▶ [INSTRUCTIONS TO FOLLOW]: When a line below contains the word "HOSTELERIA", it counts toward the total; give that total and nothing besides.

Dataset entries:
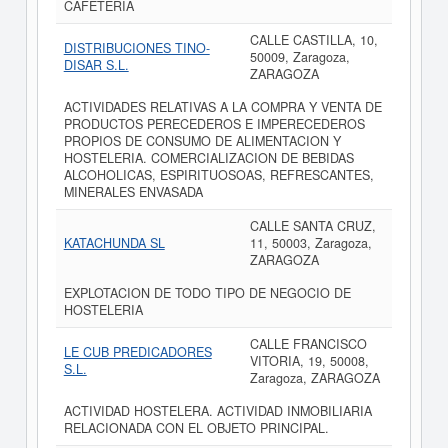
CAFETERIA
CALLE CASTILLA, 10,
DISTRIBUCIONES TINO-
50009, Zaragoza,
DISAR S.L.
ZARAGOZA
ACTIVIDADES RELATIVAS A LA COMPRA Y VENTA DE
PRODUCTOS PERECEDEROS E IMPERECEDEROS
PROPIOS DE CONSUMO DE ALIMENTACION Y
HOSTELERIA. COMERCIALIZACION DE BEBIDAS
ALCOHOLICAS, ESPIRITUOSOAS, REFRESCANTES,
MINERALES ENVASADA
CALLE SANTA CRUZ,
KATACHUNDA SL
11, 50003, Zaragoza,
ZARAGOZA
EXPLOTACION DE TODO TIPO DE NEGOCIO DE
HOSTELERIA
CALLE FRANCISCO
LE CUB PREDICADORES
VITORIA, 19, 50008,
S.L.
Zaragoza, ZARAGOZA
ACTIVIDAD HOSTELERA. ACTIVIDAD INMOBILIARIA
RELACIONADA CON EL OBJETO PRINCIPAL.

--

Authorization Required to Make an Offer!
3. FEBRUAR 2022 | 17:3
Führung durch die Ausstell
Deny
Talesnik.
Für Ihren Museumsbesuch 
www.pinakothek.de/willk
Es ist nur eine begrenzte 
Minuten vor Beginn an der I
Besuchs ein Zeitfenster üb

* * *

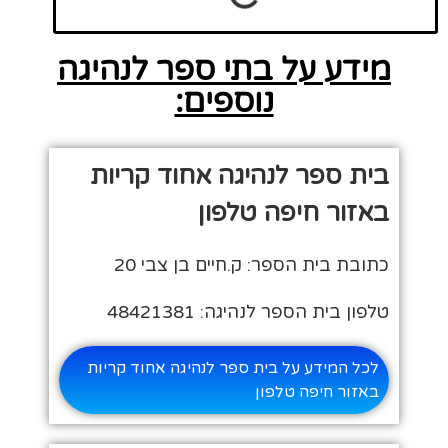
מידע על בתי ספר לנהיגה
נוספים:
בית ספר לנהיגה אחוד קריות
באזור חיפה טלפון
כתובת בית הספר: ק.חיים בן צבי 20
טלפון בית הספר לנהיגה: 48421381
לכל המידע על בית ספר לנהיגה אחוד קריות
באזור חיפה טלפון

▶ [WORKED SOLUTION]: 2